--- Data Enclosed Below ---
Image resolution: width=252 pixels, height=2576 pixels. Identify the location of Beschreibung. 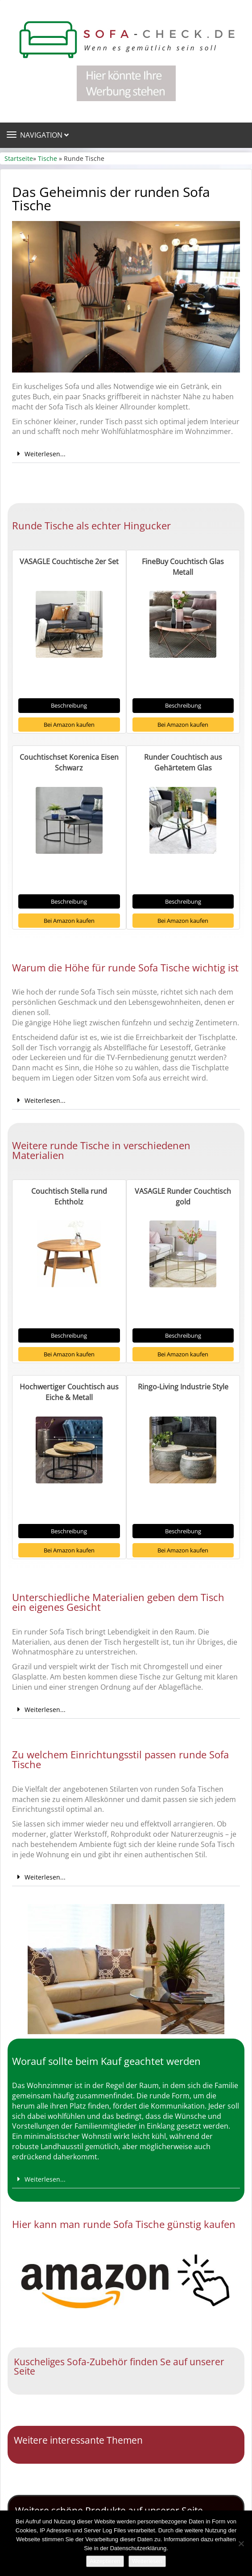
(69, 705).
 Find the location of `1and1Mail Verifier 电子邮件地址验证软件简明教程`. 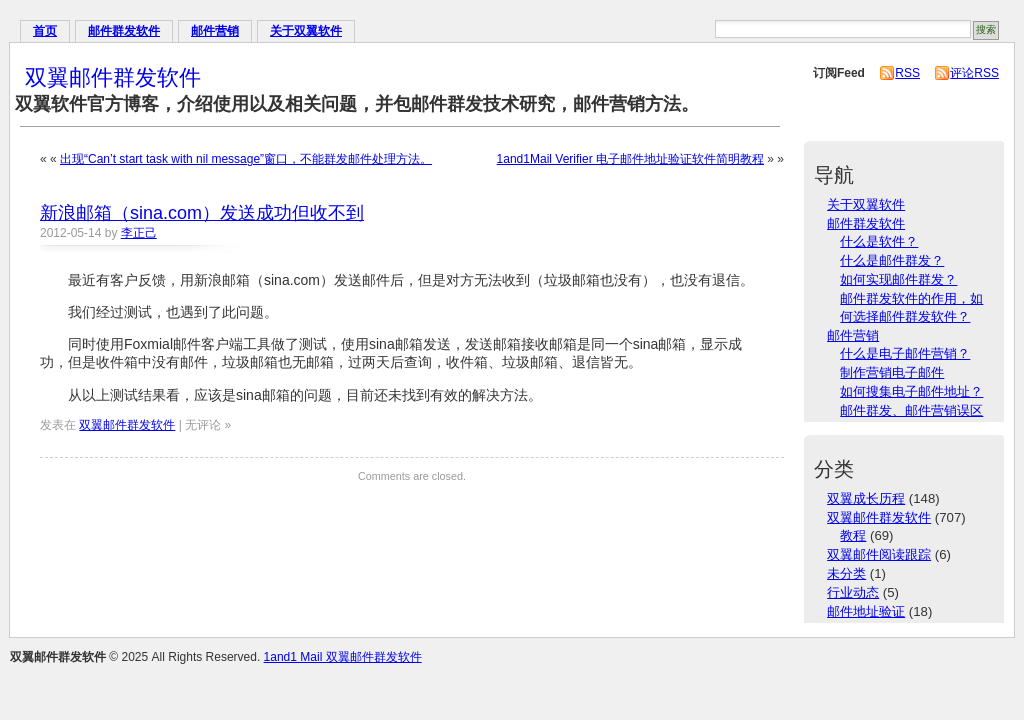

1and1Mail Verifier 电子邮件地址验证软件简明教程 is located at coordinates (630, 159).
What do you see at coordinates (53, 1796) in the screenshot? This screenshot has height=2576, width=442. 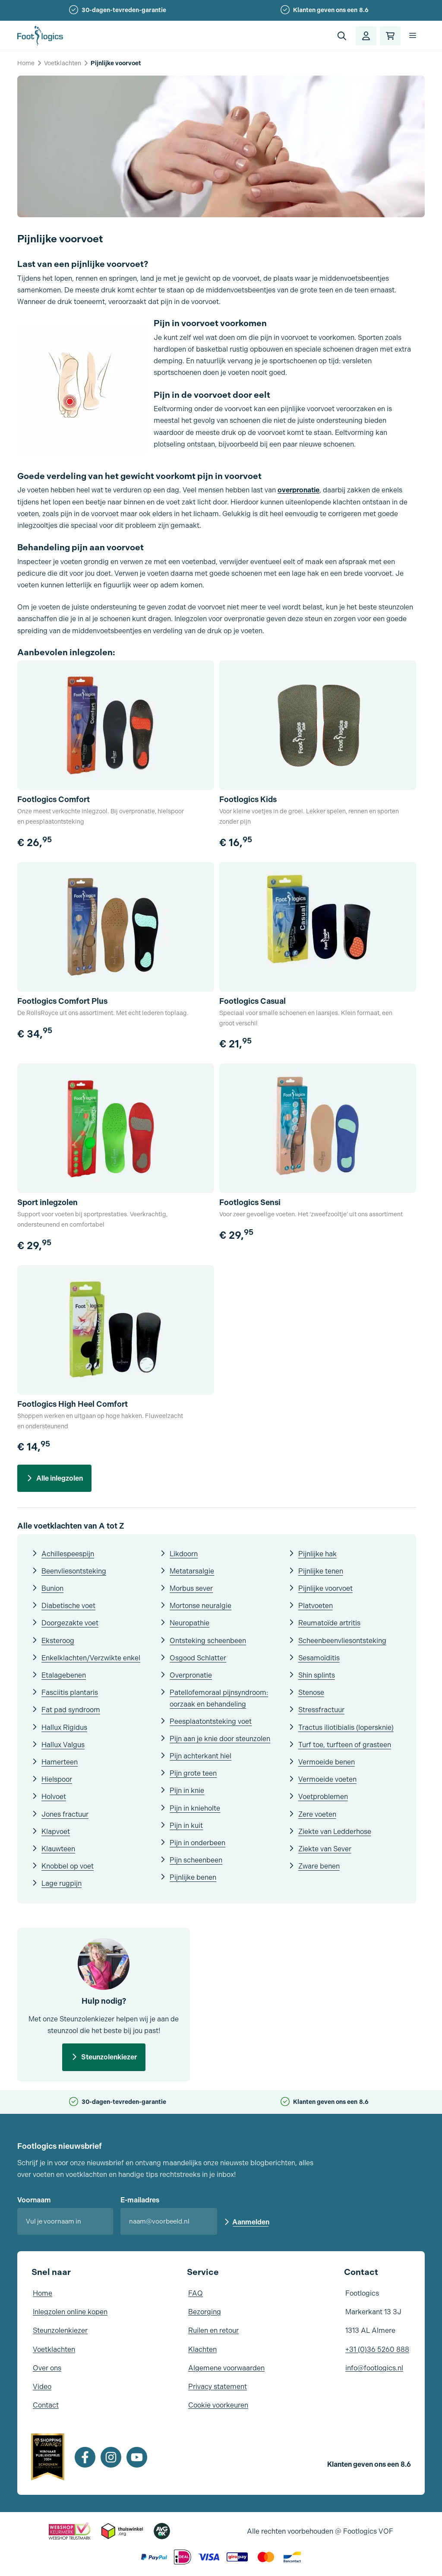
--- End of Enclosed Data ---
§ **Work to be completed**:
Retype all entries exactly; omit pictures.

§ **Exercise answer**:
Image resolution: width=252 pixels, height=2576 pixels. Identify the location of Beschreibung. 
(69, 705).
 Find the location of `1and1Mail Verifier 电子邮件地址验证软件简明教程`. 

1and1Mail Verifier 电子邮件地址验证软件简明教程 is located at coordinates (630, 159).
What do you see at coordinates (53, 1796) in the screenshot? This screenshot has height=2576, width=442. 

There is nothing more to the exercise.